Date published: 2006/06/13
The BBC says:
University departments will be allocated research funding based on how much they get in grants from business, under government plans.
The Research Assessment Exercise, where an academic's work is judged by their peers, would be replaced with a more figures-based system from 2009/10.
It would also look at the number of researchers in a department and the number of publications.
The government said the planned system would reduce "red tape".
The RAE assesses the quality of research in UK universities and gives the biggest grants to the highest-rated departments.
The next RAE, in 2008, will be the last. Until then, it will run in tandem with an experimental "metrics" system, based on statistics.
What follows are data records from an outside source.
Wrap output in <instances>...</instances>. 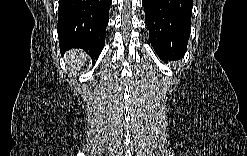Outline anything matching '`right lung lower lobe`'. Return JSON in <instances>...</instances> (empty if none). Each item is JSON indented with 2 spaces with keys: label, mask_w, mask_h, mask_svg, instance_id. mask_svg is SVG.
Here are the masks:
<instances>
[{
  "label": "right lung lower lobe",
  "mask_w": 247,
  "mask_h": 156,
  "mask_svg": "<svg viewBox=\"0 0 247 156\" xmlns=\"http://www.w3.org/2000/svg\"><path fill=\"white\" fill-rule=\"evenodd\" d=\"M112 0H60L58 38L61 53L83 49L97 59L104 48Z\"/></svg>",
  "instance_id": "right-lung-lower-lobe-1"
}]
</instances>
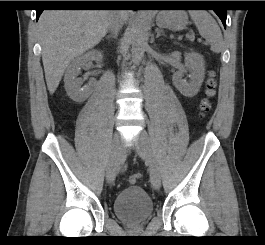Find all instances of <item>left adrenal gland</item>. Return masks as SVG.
<instances>
[{"label": "left adrenal gland", "instance_id": "1", "mask_svg": "<svg viewBox=\"0 0 265 245\" xmlns=\"http://www.w3.org/2000/svg\"><path fill=\"white\" fill-rule=\"evenodd\" d=\"M156 32H157L156 38H158V37H160L162 35L161 31L159 29H156Z\"/></svg>", "mask_w": 265, "mask_h": 245}]
</instances>
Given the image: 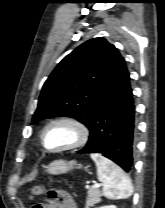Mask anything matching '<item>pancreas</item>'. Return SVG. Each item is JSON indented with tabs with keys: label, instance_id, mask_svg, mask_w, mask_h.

It is intended that the metrics system will take over in 2009/10, especially for mathematical and scientific subjects.
Humanities and languages departments are expected to retain a greater element of peer review.
No matter what system they come up with it will be arbitrary and lead to stupidities and unfairness. The current system means that universities are desperate to hire new lecturers just before every RAE review so that they can claim those people's papers as their own (papers are counted for the department where you are located when the RAE is done, not for the department where the work was done). Indeed right now you will find departments all over Cambridge, and no doubt all over the UK, are hiring like mad.
And there has never been a government initiative which reduced red tape, so you can guarantee this one will not either. And with any new assessment methodology the universities will take a bit of time to figure out how to play the system, and then they will sensibly do that.